(Exercise): Say how many of the lines below hold "acerca", writing the number and nothing more.

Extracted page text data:

================================

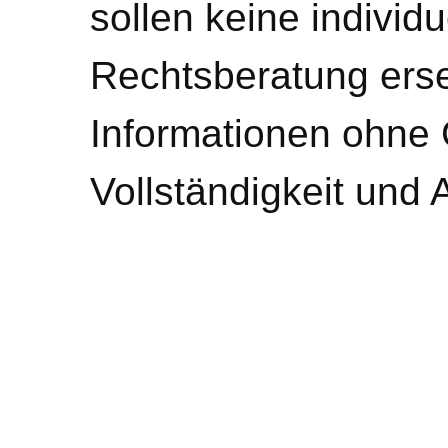
sollen keine individ
Rechtsberatung erse
Informationen ohne 
Vollständigkeit und 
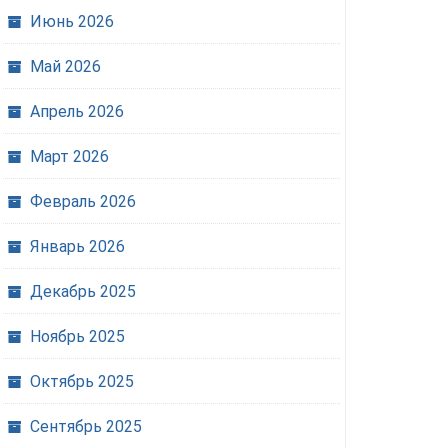
Июнь 2026
Май 2026
Апрель 2026
Март 2026
Февраль 2026
Январь 2026
Декабрь 2025
Ноябрь 2025
Октябрь 2025
Сентябрь 2025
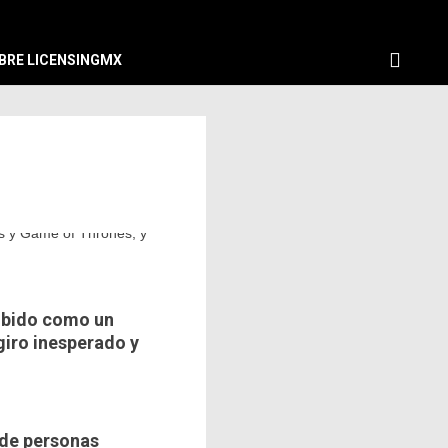
BRE LICENSINGMX
cibido como un
giro inesperado y
 de personas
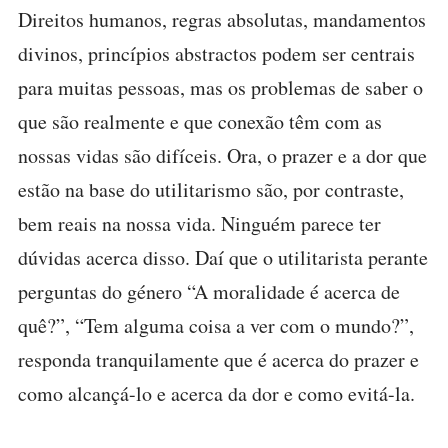
Direitos humanos, regras absolutas, mandamentos
divinos, princípios abstractos podem ser centrais
para muitas pessoas, mas os problemas de saber o
que são realmente e que conexão têm com as
nossas vidas são difíceis. Ora, o prazer e a dor que
estão na base do utilitarismo são, por contraste,
bem reais na nossa vida. Ninguém parece ter
dúvidas acerca disso. Daí que o utilitarista perante
perguntas do género “A moralidade é acerca de
quê?”, “Tem alguma coisa a ver com o mundo?”,
responda tranquilamente que é acerca do prazer e
como alcançá-lo e acerca da dor e como evitá-la.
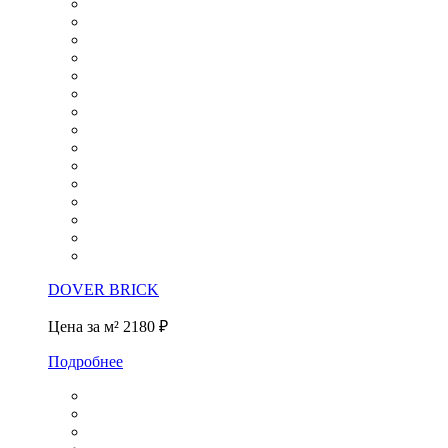
DOVER BRICK
Цена за м²
2180 ₽
Подробнее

================================

(Result of the task): 4